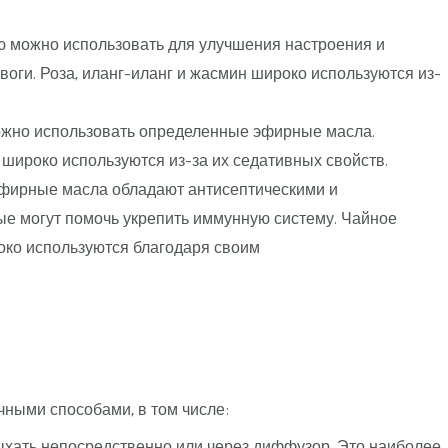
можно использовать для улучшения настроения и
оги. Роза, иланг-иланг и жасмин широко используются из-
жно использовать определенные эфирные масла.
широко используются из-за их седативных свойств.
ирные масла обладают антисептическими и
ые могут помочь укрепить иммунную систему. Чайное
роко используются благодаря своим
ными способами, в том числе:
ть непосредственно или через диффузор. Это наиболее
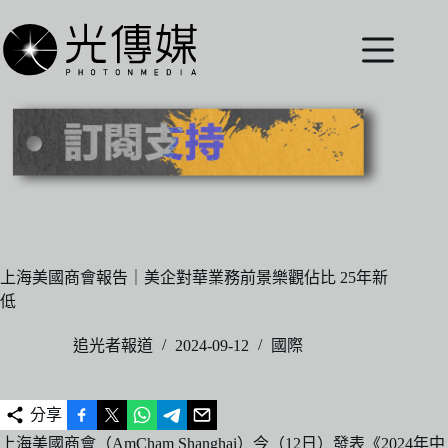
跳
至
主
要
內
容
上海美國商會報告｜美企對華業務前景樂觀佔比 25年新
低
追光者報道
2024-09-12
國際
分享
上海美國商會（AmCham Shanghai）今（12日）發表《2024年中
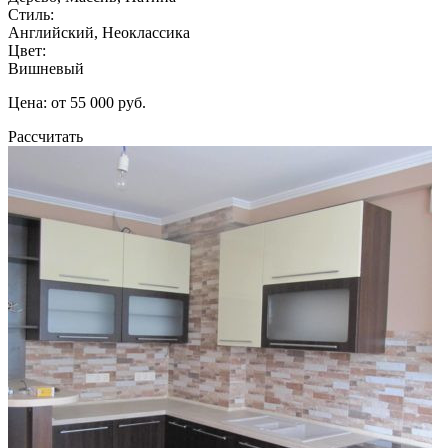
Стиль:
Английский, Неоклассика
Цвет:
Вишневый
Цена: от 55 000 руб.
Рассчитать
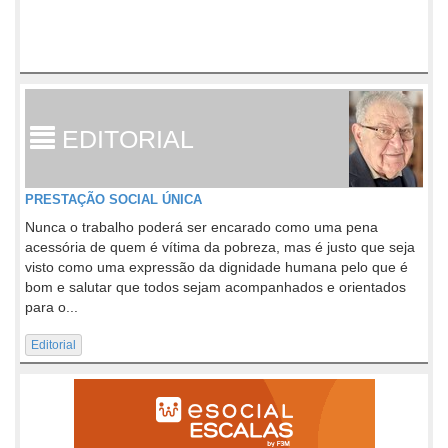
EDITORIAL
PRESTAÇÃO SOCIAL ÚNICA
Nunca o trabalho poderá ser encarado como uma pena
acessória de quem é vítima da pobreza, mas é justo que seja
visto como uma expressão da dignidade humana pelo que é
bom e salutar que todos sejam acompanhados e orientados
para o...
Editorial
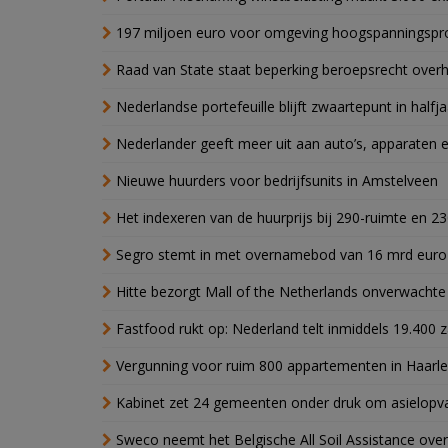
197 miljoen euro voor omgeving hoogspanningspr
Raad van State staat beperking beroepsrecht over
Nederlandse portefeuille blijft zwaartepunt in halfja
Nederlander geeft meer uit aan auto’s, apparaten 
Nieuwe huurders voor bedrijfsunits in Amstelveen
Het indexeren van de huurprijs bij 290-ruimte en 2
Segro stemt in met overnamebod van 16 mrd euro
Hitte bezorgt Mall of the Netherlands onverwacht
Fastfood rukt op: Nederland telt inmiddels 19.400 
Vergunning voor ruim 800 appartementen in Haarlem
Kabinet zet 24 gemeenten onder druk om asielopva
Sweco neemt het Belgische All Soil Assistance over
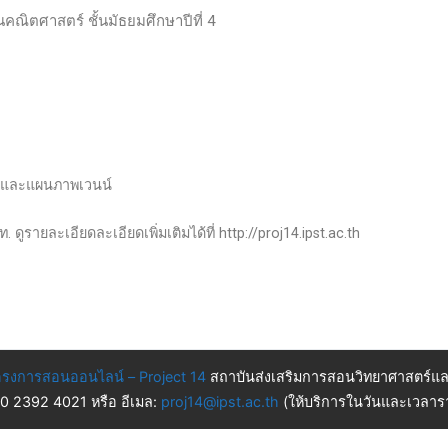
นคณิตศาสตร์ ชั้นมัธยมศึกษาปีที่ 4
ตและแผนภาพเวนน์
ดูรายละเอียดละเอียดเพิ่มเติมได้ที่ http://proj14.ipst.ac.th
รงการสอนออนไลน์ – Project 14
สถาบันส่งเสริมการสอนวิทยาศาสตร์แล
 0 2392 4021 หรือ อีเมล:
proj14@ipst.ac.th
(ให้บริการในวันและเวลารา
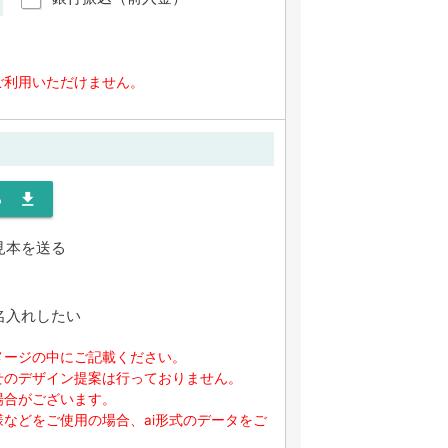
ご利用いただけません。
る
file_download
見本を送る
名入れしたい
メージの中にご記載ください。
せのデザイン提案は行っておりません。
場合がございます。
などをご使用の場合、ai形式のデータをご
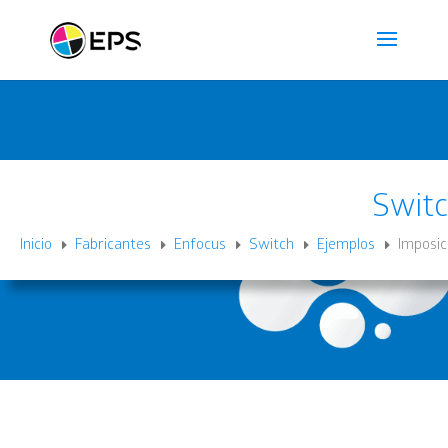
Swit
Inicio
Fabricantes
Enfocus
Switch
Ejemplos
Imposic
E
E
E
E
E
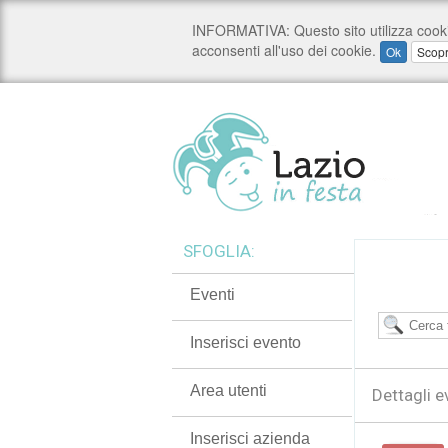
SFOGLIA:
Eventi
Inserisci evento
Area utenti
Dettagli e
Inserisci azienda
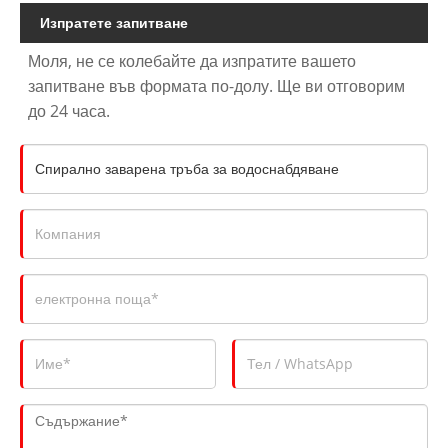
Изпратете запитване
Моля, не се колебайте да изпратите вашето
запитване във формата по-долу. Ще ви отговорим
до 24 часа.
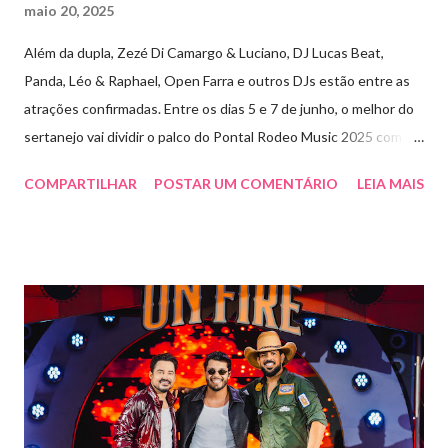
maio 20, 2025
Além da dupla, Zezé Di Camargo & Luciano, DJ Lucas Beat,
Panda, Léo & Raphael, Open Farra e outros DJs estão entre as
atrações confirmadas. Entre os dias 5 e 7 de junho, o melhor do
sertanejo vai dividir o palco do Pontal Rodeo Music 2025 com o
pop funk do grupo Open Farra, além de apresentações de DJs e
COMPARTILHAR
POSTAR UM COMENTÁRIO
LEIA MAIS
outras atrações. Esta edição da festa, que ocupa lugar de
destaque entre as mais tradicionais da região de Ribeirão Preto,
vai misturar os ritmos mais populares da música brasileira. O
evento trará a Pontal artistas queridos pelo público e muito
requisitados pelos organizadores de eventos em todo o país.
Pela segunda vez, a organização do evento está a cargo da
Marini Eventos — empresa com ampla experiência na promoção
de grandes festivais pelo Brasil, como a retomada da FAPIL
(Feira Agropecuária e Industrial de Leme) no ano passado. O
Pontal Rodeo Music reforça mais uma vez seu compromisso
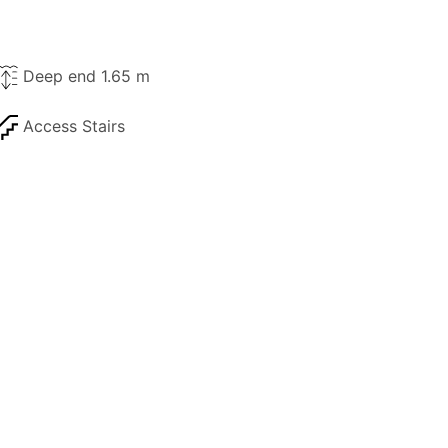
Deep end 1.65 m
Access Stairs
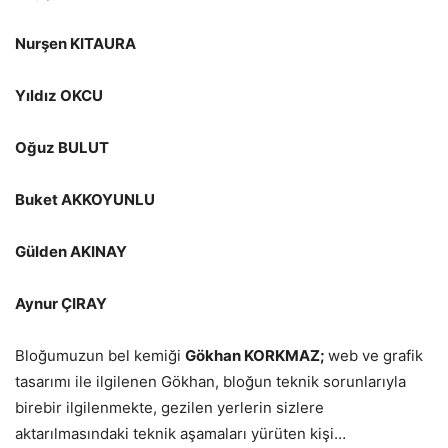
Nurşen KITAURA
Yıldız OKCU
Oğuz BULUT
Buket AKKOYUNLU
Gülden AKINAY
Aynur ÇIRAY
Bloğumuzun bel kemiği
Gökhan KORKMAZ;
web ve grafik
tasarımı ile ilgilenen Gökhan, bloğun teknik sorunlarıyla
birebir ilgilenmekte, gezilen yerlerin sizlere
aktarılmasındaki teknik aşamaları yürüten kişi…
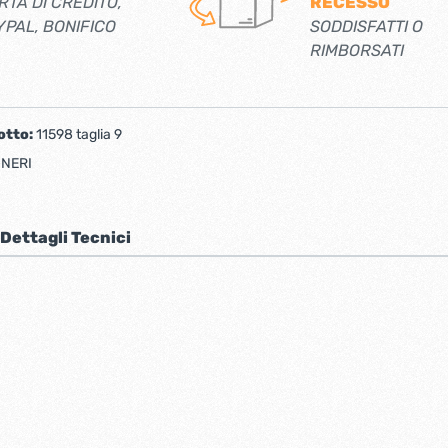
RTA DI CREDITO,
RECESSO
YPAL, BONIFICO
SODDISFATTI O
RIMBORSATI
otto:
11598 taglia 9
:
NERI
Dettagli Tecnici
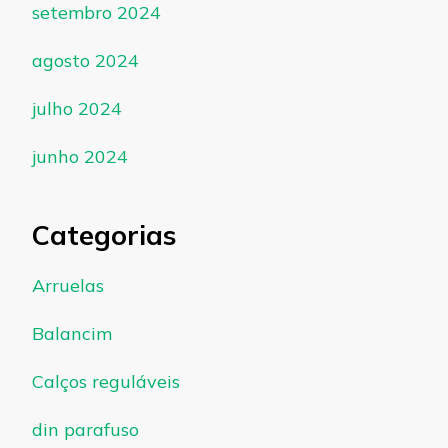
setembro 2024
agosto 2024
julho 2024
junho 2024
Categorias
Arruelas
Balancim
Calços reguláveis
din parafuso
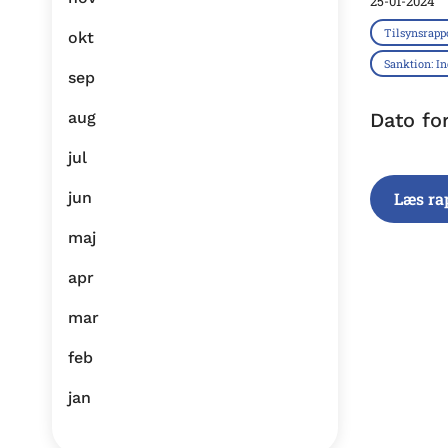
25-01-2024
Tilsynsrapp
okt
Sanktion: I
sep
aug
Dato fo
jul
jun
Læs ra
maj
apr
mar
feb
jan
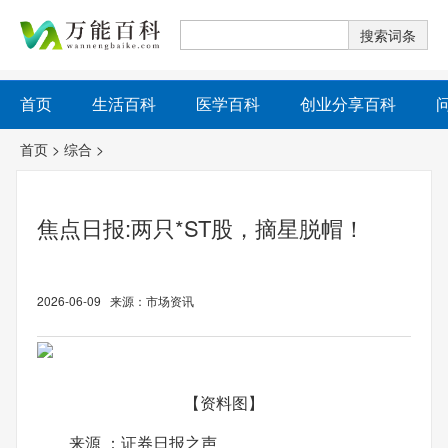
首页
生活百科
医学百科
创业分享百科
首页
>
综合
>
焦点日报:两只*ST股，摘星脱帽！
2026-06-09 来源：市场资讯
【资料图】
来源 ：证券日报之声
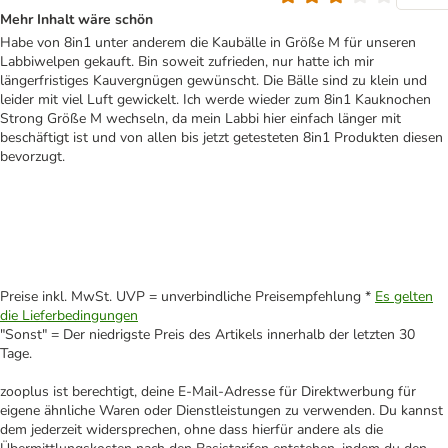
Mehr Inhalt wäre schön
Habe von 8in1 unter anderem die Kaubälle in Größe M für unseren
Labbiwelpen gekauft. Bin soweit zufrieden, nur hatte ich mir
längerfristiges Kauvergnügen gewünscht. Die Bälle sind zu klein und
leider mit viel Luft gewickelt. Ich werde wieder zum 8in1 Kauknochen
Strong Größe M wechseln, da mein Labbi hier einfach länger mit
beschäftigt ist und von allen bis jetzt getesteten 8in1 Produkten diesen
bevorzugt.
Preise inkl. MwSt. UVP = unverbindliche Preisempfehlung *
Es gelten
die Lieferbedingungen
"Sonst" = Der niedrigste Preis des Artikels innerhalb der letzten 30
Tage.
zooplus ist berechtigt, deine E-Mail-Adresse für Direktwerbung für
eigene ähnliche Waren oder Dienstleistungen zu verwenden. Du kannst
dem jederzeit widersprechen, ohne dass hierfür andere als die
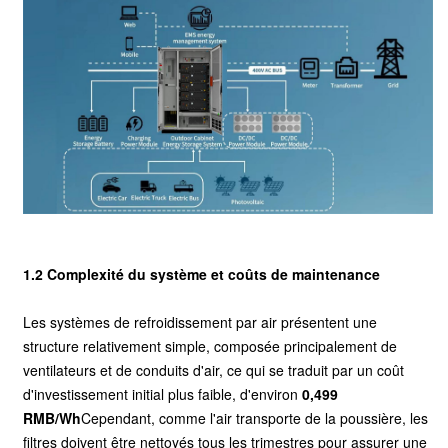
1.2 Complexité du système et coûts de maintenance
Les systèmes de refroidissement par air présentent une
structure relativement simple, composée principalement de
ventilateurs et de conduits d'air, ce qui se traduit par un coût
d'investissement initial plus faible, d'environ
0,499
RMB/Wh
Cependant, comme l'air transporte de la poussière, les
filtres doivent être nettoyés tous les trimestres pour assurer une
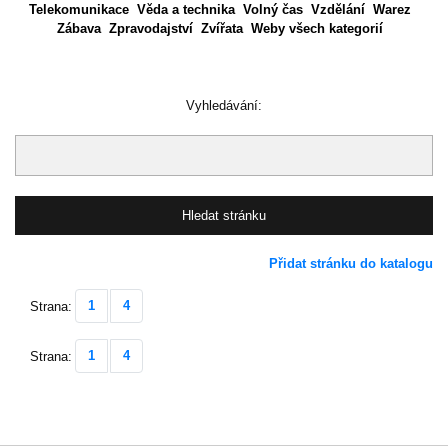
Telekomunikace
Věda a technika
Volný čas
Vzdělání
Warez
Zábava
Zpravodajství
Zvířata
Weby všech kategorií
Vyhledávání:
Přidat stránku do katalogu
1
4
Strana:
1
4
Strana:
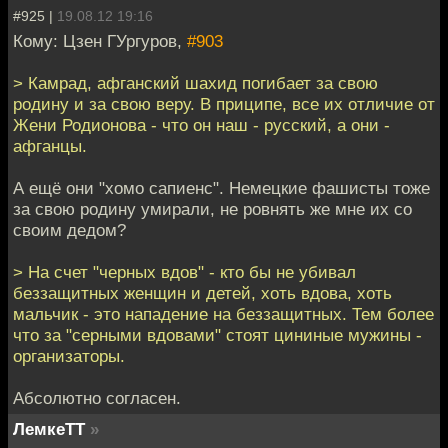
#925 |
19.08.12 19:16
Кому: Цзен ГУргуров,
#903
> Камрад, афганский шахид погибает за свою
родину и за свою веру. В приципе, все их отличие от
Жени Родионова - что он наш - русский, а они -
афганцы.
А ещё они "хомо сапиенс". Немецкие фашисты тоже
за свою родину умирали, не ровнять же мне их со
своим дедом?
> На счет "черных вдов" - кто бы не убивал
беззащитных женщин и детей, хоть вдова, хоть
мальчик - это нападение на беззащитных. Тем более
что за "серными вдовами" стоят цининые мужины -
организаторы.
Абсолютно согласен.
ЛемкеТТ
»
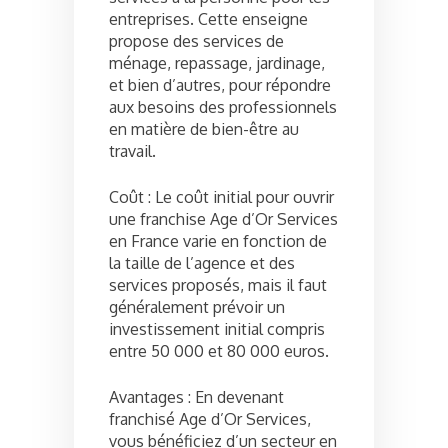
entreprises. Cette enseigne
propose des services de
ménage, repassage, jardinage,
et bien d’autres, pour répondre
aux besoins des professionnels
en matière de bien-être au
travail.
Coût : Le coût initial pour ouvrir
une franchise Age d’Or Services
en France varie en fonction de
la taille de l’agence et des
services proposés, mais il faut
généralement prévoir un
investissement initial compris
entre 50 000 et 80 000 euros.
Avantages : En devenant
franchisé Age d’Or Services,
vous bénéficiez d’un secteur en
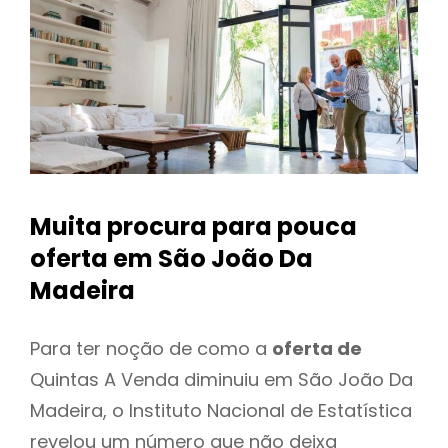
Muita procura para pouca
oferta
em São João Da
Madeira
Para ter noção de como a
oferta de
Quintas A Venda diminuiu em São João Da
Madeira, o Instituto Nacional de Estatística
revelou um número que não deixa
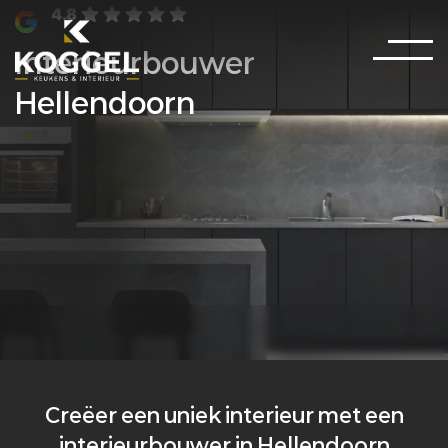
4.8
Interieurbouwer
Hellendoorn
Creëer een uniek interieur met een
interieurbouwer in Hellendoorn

Exercise: The answer must consist solely of the lines from the first line of the records through the line containing "PRESTAÇÃO SOCIAL ÚNICA", reproduced exactly and without the pictures.

Output for this task:
можно использовать для улучшения настроения и
оги. Роза, иланг-иланг и жасмин широко используются из-
жно использовать определенные эфирные масла.
широко используются из-за их седативных свойств.
ирные масла обладают антисептическими и
ые могут помочь укрепить иммунную систему. Чайное
роко используются благодаря своим
ными способами, в том числе:
ть непосредственно или через диффузор. Это наиболее
跳
至
主
要
內
容
上海美國商會報告｜美企對華業務前景樂觀佔比 25年新
低
追光者報道
2024-09-12
國際
分享
上海美國商會（AmCham Shanghai）今（12日）發表《2024年中
Стиль:
Английский, Неоклассика
Цвет:
Вишневый
Цена: от 55 000 руб.
Рассчитать
EDITORIAL
PRESTAÇÃO SOCIAL ÚNICA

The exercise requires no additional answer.